Try it:
For each record that follows, restate the text exactly and drop the pictures.

....

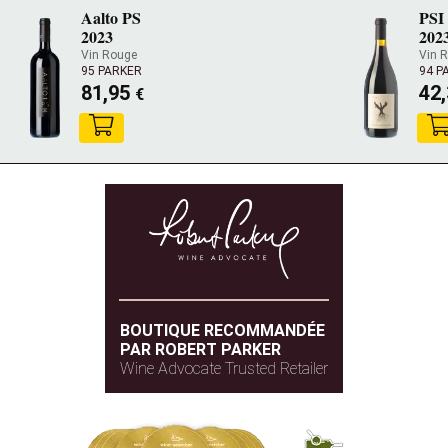
Aalto PS
PSI
2023
202
Vin Rouge
Vin 
95 PARKER
94 P
81,95
42
€
BOUTIQUE RECOMMANDÉE
PAR ROBERT PARKER
Wine Advocate Trusted Retailer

....

Task answer:
Aalto PS
PSI
2023
202
Vin Rouge
Vin 
95 PARKER
94 P
81,95
42
€
BOUTIQUE RECOMMANDÉE
PAR ROBERT PARKER
Wine Advocate Trusted Retailer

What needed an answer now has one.